Pain will make you unable to think.
Unable to create.
It will slow your momentum.
Make you feel frail.
Make everything, from getting out of bed to tying your shoes, harder.
Shrink your world to a tiny fraction of what it was.
It will exhaust you.
It will make it harder to fall asleep.
And harder to stay asleep.
Make you more dependent on others than you’d prefer to be.
It will overwhelm you.
Freak you out.
Slow you down.
Make everything take longer.
It will make you tense up, inside and out.
It will weigh you down.
It can make you tune in.
Listen in.
Reflect.
It can get you to tend to your mind and all that arises there.
It can improve your patience.
And your appreciation.
Of going faster (or even just ‘normal’ speed).
Of small wins.
Of how good the moments when things don’t hurt feel.
Of how precious those moments, and each moment, is because it could all change again.
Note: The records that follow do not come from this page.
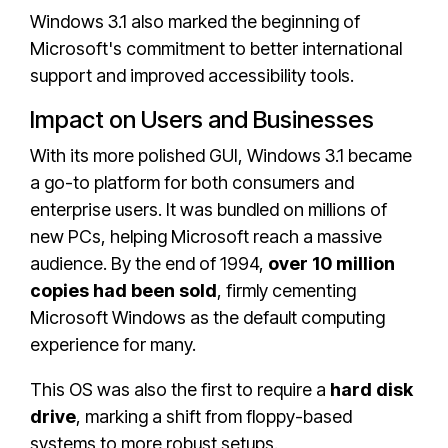
Windows 3.1 also marked the beginning of
Microsoft's commitment to better international
support and improved accessibility tools.
Impact on Users and Businesses
With its more polished GUI, Windows 3.1 became
a go-to platform for both consumers and
enterprise users. It was bundled on millions of
new PCs, helping Microsoft reach a massive
audience. By the end of 1994,
over 10 million
copies had been sold
, firmly cementing
Microsoft Windows as the default computing
experience for many.
This OS was also the first to require a
hard disk
drive
, marking a shift from floppy-based
systems to more robust setups.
It can make you take stock of your Life.
Reprioritize.
It can teach you.
About your particular painful sensation.
About what you could try differently next time.
About what you can do right now to help your situation.
About how you handle challenge.
It can make you resourceful.
It can build your compassion.
For yourself.
For others.
It can inspire you, motivate you, and remind you of your human-ness.
Pain will bring you a lot. Not all of it is going to be pleasant. The objective, to me, is not to turn the unpleasantness into a positive, but rather to fully face it, embrace it, and allow it to exist. To be crude about it, you’re allowing yourself to feel the ‘screw this’ nature of it all. Cry it out! Be angry! Feel the unfairness of it all!
It is only then that there begins to be enough room for the full experience of the painful sensation to emerge. In a nod to Dr. Les Femi, father of open focus meditation, the pain can then go from being your entire existence to being one thing amongst many things in your existence.
Pain sucks. It’s why I teach you how to avoid it as often as you can. But for the times you can’t avoid it, for the times it showed up uninvited and overstays its’ welcome, it pays to learn how to work with it. To make the situation as advantageous for you, your mind, your body, and your life, as you can. They say “live to fight another day”, but I say “live to live another day.”